How to Climb Freerider 5.13 on El Capitan in Yosemite
Share
Freerider on El Capitan: The Ultimate Yosemite Free Climb
Few routes in the climbing world command as much respect, or fascination, as Freerider on El Capitan. Rising nearly 3,000 feet up the southwest face of Yosemite’s most iconic wall, this legendary line represents the pinnacle of free climbing: an elegant sequence of cracks, slabs, and corners demanding mastery, endurance, and mental grit.
The Route That Defined a Generation
First freed in 1998 by the Huber brothers, Freerider was a visionary variation of the historic Salathé Wall. By linking slightly easier sequences around the Salathé Headwall, they opened the door for a truly free climbable El Cap route at a (relatively) attainable grade of VI 5.13a (or 5.12d via variation). The line quickly became the benchmark for big wall free climbing, a modern rite of passage for elite trad climbers.
Then came Alex Honnold. His 2017 free solo of Freerider, without a rope, in under four hours—catapulted the route into global consciousness. His precision, preparation, and psychological control made history, immortalized in the Oscar-winning film Free Solo.
Since then, figures like Steph Davis, the first woman to free the route, and Barbara “Babsi” Zangerl, who made the first flash ascent of El Capitan via Freerider, have continued to push its legacy forward.

Breaking Down the Climb
The Freeblast
The journey begins with ten technical pitches of slabs and thin cracks known as the Freeblast (5.7–5.11c). This section tests balance, trust in friction, and nerve, depositing climbers at Mammoth Terraces and Heart Ledges, classic Yosemite bivy zones.
Heart Ledges to El Cap Spire
Above, the real adventure begins: the airy Hollow Flake (5.11d) with its infamous downclimb, the cavernous Ear, and the 200-foot Monster Offwidth, a brutal squeeze that has humbled many. Climbers often bivy here, at El Cap Spire or The Alcove, before tackling the upper cruxes.

The Cruxes and Headwall
Two options define the upper testpieces. The Boulder Problem (5.13a/V7) offers short, technical face moves capped by a dynamic lunge. The alternative, the Teflon Corner (5.12d), demands insecure stemming and precision on slick granite.
Higher still, the Enduro Corners (5.12b) and the Scotty Burke Offwidth (5.11d) provide sustained, pumpy challenges right to the summit.
Essential Gear and Logistics
A full trad rack, doubles or triples of cams to #4 and big pieces (#5–#7) for the wide crack, is standard. Offset nuts, slings, and alpine draws help manage the meandering line. Teams haul a second rope and haulbag with food, water, and bivy gear, often planning a 3–5 day ascent.
Natural bivy ledges like Mammoth Terraces, The Alcove, and The Block provide rest spots, though portaledges are sometimes used for flexibility or comfort. Climbers must carry wag bags (mandatory in Yosemite) and pack out all waste.
Descent is typically via the East Ledges, requiring several rappels and scrambling.

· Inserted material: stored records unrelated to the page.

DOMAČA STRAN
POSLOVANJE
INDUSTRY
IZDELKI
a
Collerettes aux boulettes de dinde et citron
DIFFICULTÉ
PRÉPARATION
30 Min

Training for the Big Stone
Success on Freerider demands much more than strength, it requires a deep well of skills. Climbers should be comfortable leading solid 5.12 trad, have experience on multi-day big walls, and possess refined techniques across slab, crack, chimney, and offwidth terrain.
Preparation often includes:
Physical training: Endurance, finger strength, and offwidth power.
Mental training: Focus, composure, and fear management.
Systems practice: Hauling, anchor building, and bivy efficiency.
Many aspirants hone their craft on routes like Astroman, The Rostrum, or Moonlight Buttress before tackling El Capitan.

Climbing Ethically and Responsibly
Freerider exists in one of the world’s most precious climbing environments. Practicing Leave No Trace ethics is mandatory: pack out all trash and waste, minimize chalk marks, and respect other climbers by communicating clearly on crowded walls. Yosemite’s Climber’s Credo—respect the rock, the community, and the park—is the foundation of sustainable big wall climbing.
The Bigger Picture
Attempting Freerider is more than a test of physical ability, it’s a journey in preparation, partnership, and perspective. Each step, from training and logistics to the final moves on the summit, cultivates self-reliance, adaptability, and respect for the vertical world.
Whether you send every pitch free or simply battle upward, Freerider offers an education like no other. Its granite lessons, on skill, humility, and persistence, resonate far beyond Yosemite Valley.
In short: Freerider is not just a route, it’s a rite of passage, a mirror for every climber’s limits, and a timeless adventure etched into the face of El Capitan itself.